* **Exercise objective**
What is needed here is an exact repetition of the records below, beginning at the line that has "регистрация" and stopping after the line that has "من خلالها يُظهر".

Top of Study material

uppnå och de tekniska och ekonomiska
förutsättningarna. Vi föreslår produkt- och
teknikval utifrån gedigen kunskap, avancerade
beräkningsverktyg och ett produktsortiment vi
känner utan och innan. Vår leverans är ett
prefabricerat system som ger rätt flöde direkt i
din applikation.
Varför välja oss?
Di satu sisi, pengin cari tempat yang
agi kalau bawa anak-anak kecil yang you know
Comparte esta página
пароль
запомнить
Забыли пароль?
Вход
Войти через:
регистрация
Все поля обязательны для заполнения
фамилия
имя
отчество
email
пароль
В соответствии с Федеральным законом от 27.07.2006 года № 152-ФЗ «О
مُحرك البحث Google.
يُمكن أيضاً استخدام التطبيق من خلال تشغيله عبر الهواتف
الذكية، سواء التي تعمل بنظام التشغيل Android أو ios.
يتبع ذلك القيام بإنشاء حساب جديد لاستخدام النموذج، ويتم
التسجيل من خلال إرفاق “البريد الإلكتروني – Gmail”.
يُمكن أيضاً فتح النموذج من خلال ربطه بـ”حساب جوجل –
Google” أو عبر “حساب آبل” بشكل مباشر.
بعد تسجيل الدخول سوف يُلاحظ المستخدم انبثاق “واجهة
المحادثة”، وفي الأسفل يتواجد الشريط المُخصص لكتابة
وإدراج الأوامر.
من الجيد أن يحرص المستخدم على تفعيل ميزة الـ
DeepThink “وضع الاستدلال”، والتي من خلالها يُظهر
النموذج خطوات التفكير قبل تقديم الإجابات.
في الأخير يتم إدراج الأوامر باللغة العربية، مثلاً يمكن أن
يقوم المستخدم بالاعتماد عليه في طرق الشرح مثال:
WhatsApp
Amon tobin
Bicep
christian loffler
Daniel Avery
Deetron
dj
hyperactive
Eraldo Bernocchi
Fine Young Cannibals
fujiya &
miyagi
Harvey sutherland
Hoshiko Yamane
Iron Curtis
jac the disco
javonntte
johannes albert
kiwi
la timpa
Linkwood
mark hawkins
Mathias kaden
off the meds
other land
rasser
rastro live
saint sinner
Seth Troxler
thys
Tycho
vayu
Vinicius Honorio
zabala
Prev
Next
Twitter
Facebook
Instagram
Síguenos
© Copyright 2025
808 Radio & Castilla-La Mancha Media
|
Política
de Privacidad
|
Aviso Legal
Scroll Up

Bottom of Study material

* **Answer section**
регистрация
Все поля обязательны для заполнения
фамилия
имя
отчество
email
пароль
В соответствии с Федеральным законом от 27.07.2006 года № 152-ФЗ «О
مُحرك البحث Google.
يُمكن أيضاً استخدام التطبيق من خلال تشغيله عبر الهواتف
الذكية، سواء التي تعمل بنظام التشغيل Android أو ios.
يتبع ذلك القيام بإنشاء حساب جديد لاستخدام النموذج، ويتم
التسجيل من خلال إرفاق “البريد الإلكتروني – Gmail”.
يُمكن أيضاً فتح النموذج من خلال ربطه بـ”حساب جوجل –
Google” أو عبر “حساب آبل” بشكل مباشر.
بعد تسجيل الدخول سوف يُلاحظ المستخدم انبثاق “واجهة
المحادثة”، وفي الأسفل يتواجد الشريط المُخصص لكتابة
وإدراج الأوامر.
من الجيد أن يحرص المستخدم على تفعيل ميزة الـ
DeepThink “وضع الاستدلال”، والتي من خلالها يُظهر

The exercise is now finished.